== Exercise description ==
Restate all of the data below word for word.

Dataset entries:
+ + + +
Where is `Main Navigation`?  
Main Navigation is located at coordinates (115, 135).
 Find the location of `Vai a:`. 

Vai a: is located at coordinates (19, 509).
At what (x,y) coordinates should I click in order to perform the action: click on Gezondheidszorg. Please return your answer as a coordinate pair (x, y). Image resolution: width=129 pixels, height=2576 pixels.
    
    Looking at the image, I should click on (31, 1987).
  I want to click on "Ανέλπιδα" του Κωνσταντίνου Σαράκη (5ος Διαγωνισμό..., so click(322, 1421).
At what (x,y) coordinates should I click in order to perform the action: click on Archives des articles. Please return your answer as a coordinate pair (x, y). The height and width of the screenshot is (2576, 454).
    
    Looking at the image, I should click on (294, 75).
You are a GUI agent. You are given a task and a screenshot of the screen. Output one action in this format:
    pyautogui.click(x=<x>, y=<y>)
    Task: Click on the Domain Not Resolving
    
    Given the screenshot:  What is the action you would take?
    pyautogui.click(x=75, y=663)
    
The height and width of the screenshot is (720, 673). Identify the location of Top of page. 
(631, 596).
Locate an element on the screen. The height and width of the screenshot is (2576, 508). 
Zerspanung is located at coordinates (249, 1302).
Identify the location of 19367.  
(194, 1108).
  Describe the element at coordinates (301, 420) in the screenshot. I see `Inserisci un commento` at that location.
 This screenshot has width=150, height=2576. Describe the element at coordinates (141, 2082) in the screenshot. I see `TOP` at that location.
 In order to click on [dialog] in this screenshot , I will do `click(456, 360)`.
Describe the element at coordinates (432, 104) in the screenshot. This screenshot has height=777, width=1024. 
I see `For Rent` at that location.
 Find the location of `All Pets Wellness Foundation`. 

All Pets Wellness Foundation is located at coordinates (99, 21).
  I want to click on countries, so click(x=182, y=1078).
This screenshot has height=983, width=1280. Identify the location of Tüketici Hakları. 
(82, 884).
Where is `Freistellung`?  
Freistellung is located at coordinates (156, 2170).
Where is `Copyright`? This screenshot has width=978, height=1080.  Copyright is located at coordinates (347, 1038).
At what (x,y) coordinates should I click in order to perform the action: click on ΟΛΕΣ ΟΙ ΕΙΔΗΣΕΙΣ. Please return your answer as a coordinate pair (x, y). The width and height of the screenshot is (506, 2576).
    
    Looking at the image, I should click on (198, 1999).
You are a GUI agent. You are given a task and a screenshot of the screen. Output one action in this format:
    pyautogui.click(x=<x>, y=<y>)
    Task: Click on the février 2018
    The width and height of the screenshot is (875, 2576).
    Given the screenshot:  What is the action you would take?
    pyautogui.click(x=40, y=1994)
+ + + +
== Exercise answer ==
Where is `Main Navigation`?  
Main Navigation is located at coordinates (115, 135).
 Find the location of `Vai a:`. 

Vai a: is located at coordinates (19, 509).
At what (x,y) coordinates should I click in order to perform the action: click on Gezondheidszorg. Please return your answer as a coordinate pair (x, y). Image resolution: width=129 pixels, height=2576 pixels.
    
    Looking at the image, I should click on (31, 1987).
  I want to click on "Ανέλπιδα" του Κωνσταντίνου Σαράκη (5ος Διαγωνισμό..., so click(322, 1421).
At what (x,y) coordinates should I click in order to perform the action: click on Archives des articles. Please return your answer as a coordinate pair (x, y). The height and width of the screenshot is (2576, 454).
    
    Looking at the image, I should click on (294, 75).
You are a GUI agent. You are given a task and a screenshot of the screen. Output one action in this format:
    pyautogui.click(x=<x>, y=<y>)
    Task: Click on the Domain Not Resolving
    
    Given the screenshot:  What is the action you would take?
    pyautogui.click(x=75, y=663)
    
The height and width of the screenshot is (720, 673). Identify the location of Top of page. 
(631, 596).
Locate an element on the screen. The height and width of the screenshot is (2576, 508). 
Zerspanung is located at coordinates (249, 1302).
Identify the location of 19367.  
(194, 1108).
  Describe the element at coordinates (301, 420) in the screenshot. I see `Inserisci un commento` at that location.
 This screenshot has width=150, height=2576. Describe the element at coordinates (141, 2082) in the screenshot. I see `TOP` at that location.
 In order to click on [dialog] in this screenshot , I will do `click(456, 360)`.
Describe the element at coordinates (432, 104) in the screenshot. This screenshot has height=777, width=1024. 
I see `For Rent` at that location.
 Find the location of `All Pets Wellness Foundation`. 

All Pets Wellness Foundation is located at coordinates (99, 21).
  I want to click on countries, so click(x=182, y=1078).
This screenshot has height=983, width=1280. Identify the location of Tüketici Hakları. 
(82, 884).
Where is `Freistellung`?  
Freistellung is located at coordinates (156, 2170).
Where is `Copyright`? This screenshot has width=978, height=1080.  Copyright is located at coordinates (347, 1038).
At what (x,y) coordinates should I click in order to perform the action: click on ΟΛΕΣ ΟΙ ΕΙΔΗΣΕΙΣ. Please return your answer as a coordinate pair (x, y). The width and height of the screenshot is (506, 2576).
    
    Looking at the image, I should click on (198, 1999).
You are a GUI agent. You are given a task and a screenshot of the screen. Output one action in this format:
    pyautogui.click(x=<x>, y=<y>)
    Task: Click on the février 2018
    The width and height of the screenshot is (875, 2576).
    Given the screenshot:  What is the action you would take?
    pyautogui.click(x=40, y=1994)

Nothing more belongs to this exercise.